### INPUT RECORDS
----
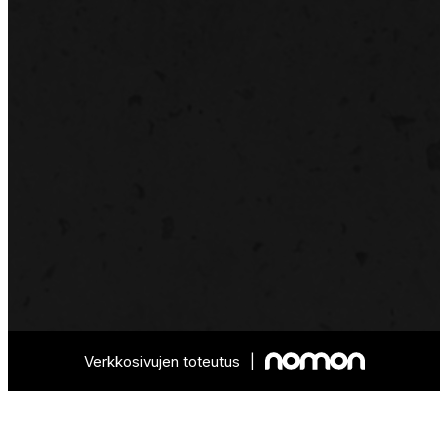
Verkkosivujen toteutus
|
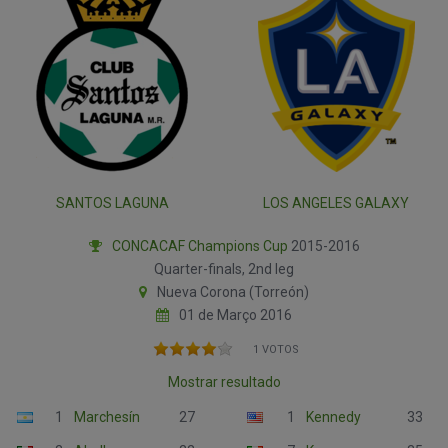
SANTOS LAGUNA
LOS ANGELES GALAXY
CONCACAF Champions Cup
2015-2016
Quarter-finals, 2nd leg
Nueva Corona (Torreón)
01 de Março 2016
1 VOTOS
Mostrar resultado
1
Marchesín
27
1
Kennedy
33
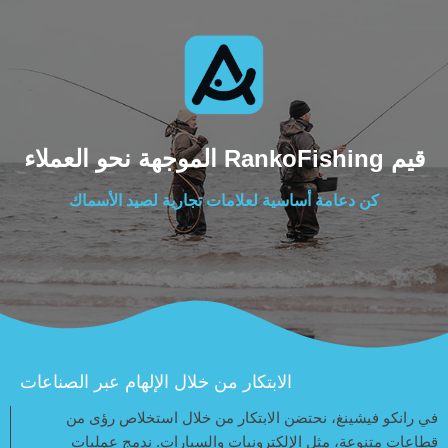
قيم RankoFishing الموجهة نحو العملاء
كن دعامة أساسية لعلامات تجارية لصيد الأسماك
الابتكار من خلال الإلهام عبر الصناعات
في رانكو فيشينغ، نحتضن الابتكار من خلال استخلاص رؤى من
قطاعات متنوعة، مثل الإلكترونيات والسيارات. ندمج عمليات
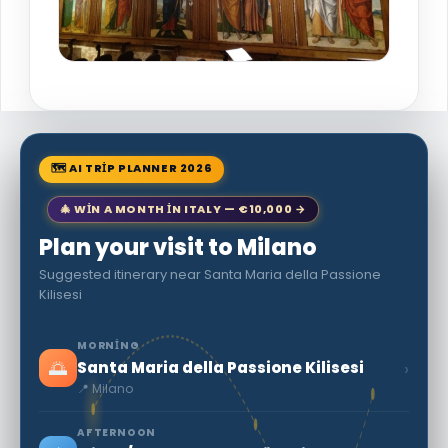
🗺 AI TRIP PLANNER 2026
🎄 WIN A MONTH IN ITALY — €10,000 →
Plan your visit to Milano
Suggested itinerary near Santa Maria della Passione
Kilisesi
MORNING
🌅
›
Santa Maria della Passione Kilisesi
📍 Milano
AFTERNOON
----
### REQUIRED WORK
Please copy out every line in the listing that has the string "Kilisesi".

### SOLUTION TO THIS EXERCISE
Kilisesi
Santa Maria della Passione Kilisesi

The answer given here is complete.